With the Mahons in custody, Williams was free to tell family and friends the truth. Her mother and stepfather were proud of her work, she said, but not all her friends took it well. Maybe they were spooked to be around someone who had made notorious enemies. Maybe they didn't believe her.
"It's just really changed my life, and it's going to be that way for a long time," Williams said. "It's like I have to completely start over again."
Despite the toll, Williams said she would go undercover again if it meant justice triumphing over evil.
***
Williams no longer had to deal with the Mahons. Their attorneys were a different matter.
Dennis Mahon's attorney subpoenaed Williams, ordering her to bring clothes she had worn when she was with Mahon, hinting that her appearance would be made an issue.
Indeed, it was the first question the attorney asked her at trial. She showed a photo of Becca wearing jeans and a tank top, and asked whether Williams would say the jeans were tight.
Williams sighed. "Yes, ma'am, they're tight," she replied.
Mahon's attorney played selected clips of the motel foot rub, some with the camera covered, where the audio sounded damning, as if something more than a foot massage was taking place.
The attorney asked whether Williams was working Mahon's ego with her sexy attire.
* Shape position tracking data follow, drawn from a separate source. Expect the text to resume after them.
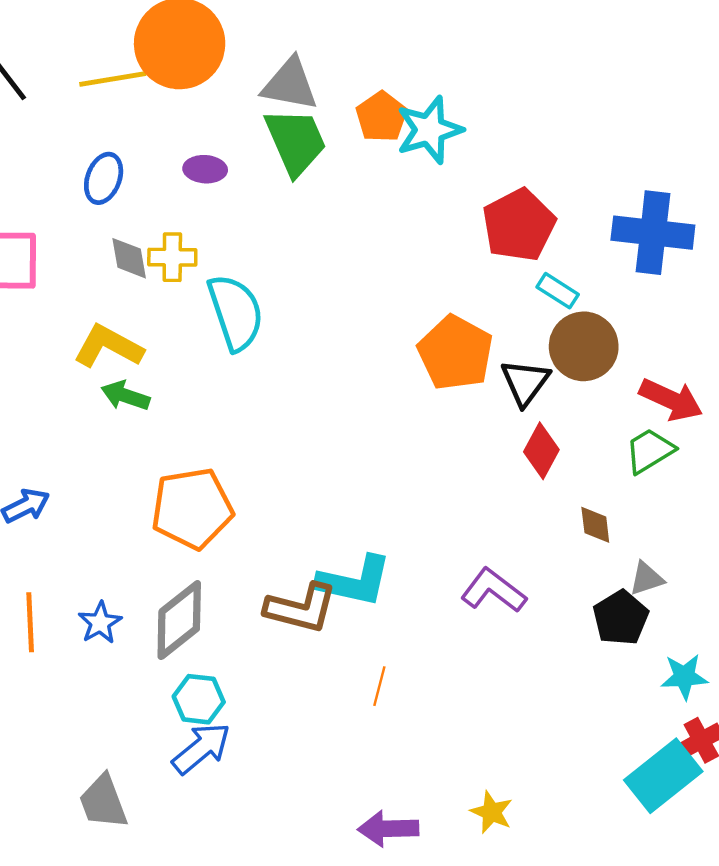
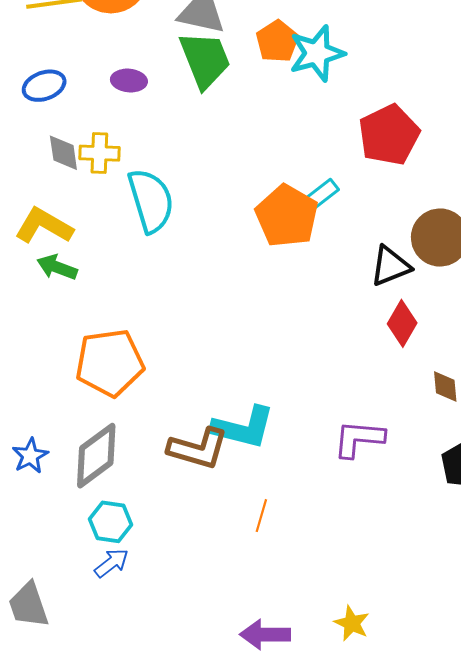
blue ellipse: (104, 178) -> (44, 86), turned 48
cyan rectangle: (558, 291) -> (322, 194), moved, turned -72
orange pentagon: (455, 353) -> (287, 216), moved
black triangle: (525, 382) -> (390, 266), turned 30
purple L-shape: (493, 591) -> (359, 439), turned -34
blue arrow: (201, 748) -> (111, 563), size x0.7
"I don't know about his ego," she replied. "I was working for the ATF."
On the witness stand, Williams wore a series of business suits, her hair dyed dark and pulled back in a long ponytail. It was a purposeful look, she said. The jury needed to see her face and see her as more than the blond, flirtatious Becca.
Mahon sat nearly emotionless at the defense table, even as clips of himself professing desperate love of Williams played in the courtroom. He appeared to look down during much of Williams' testimony, but she said he did catch her eye once. But he looked away as soon as he saw she was looking at him.
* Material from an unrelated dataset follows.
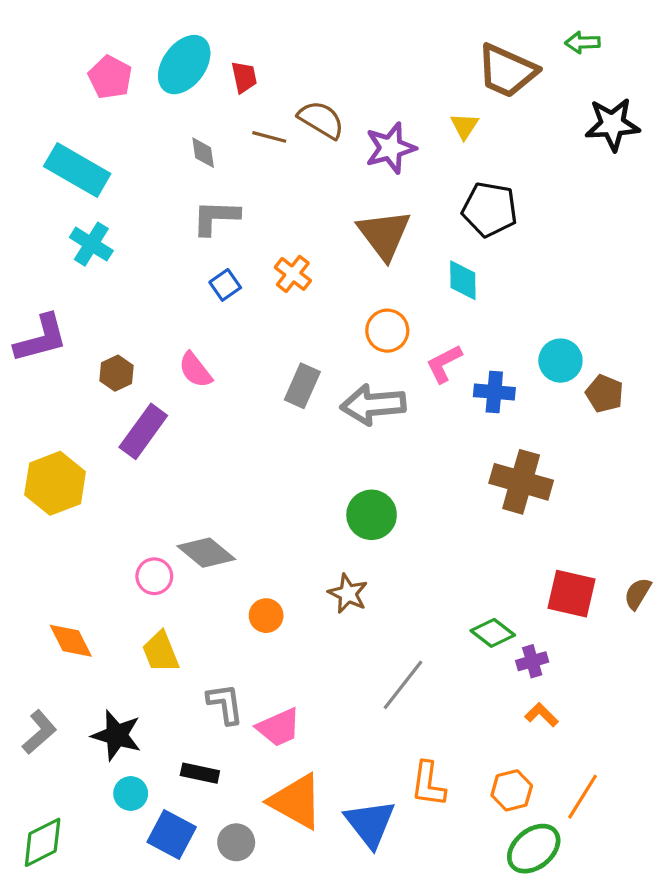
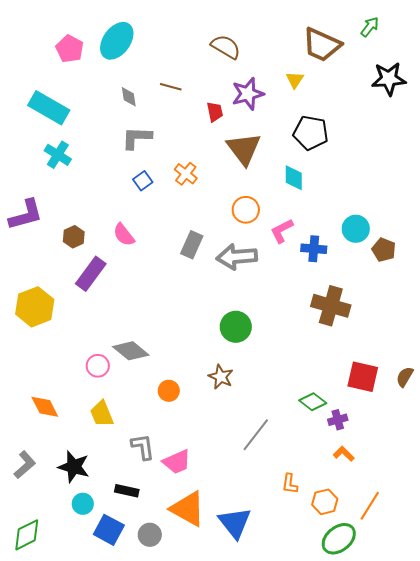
green arrow: (583, 43) -> (370, 27), turned 130
red trapezoid: (244, 77) -> (215, 112), moved
brown semicircle: (321, 120) -> (226, 47), moved
orange L-shape: (428, 784) -> (290, 484), moved, size x0.7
Williams was not in the courtroom when the verdict was read; the jury found Dennis Mahon guilty on three felony counts. They found his brother, Daniel Mahon, not guilty on the single conspiracy count he faced.
But Williams wanted to be there for the sentencing.
She'd been mentioned a lot during the trial, becoming almost entirely the focus of the closing argument by Mahon's attorney, but Williams did not get much mention at the sentencing. Prosecutors praised the investigating agencies. And Logan, the injured diversity officer, in his statement as a victim, thanked his family and supporters, and he addressed Mahon directly.
But no one singled out the novice spy who infiltrated a corner of the White-supremacy movement and secured a conviction in a race-motivated crime.
After the sentencing -- 40 years in federal prison -- the crowd filed into the hallway, waiting to shake Logan's hand.
Williams greeted him and whispered who she was. Although she had felt a years-long connection to him, they had never met. He smiled and thanked her quietly.
A crowd of reporters and cameramen waiting outside the courthouse surrounded Logan as he exited the building. Williams figured she could leave without notice.
But at the door, a woman in a purple dress stopped her. It was Logan's mother, Doris. She wanted to speak to the young woman who helped nab the man who nearly killed her son.
"Thank you," she said, hugging Williams tightly. "You take care of yourself," she said, dabbing at a tear. "I'll always remember you."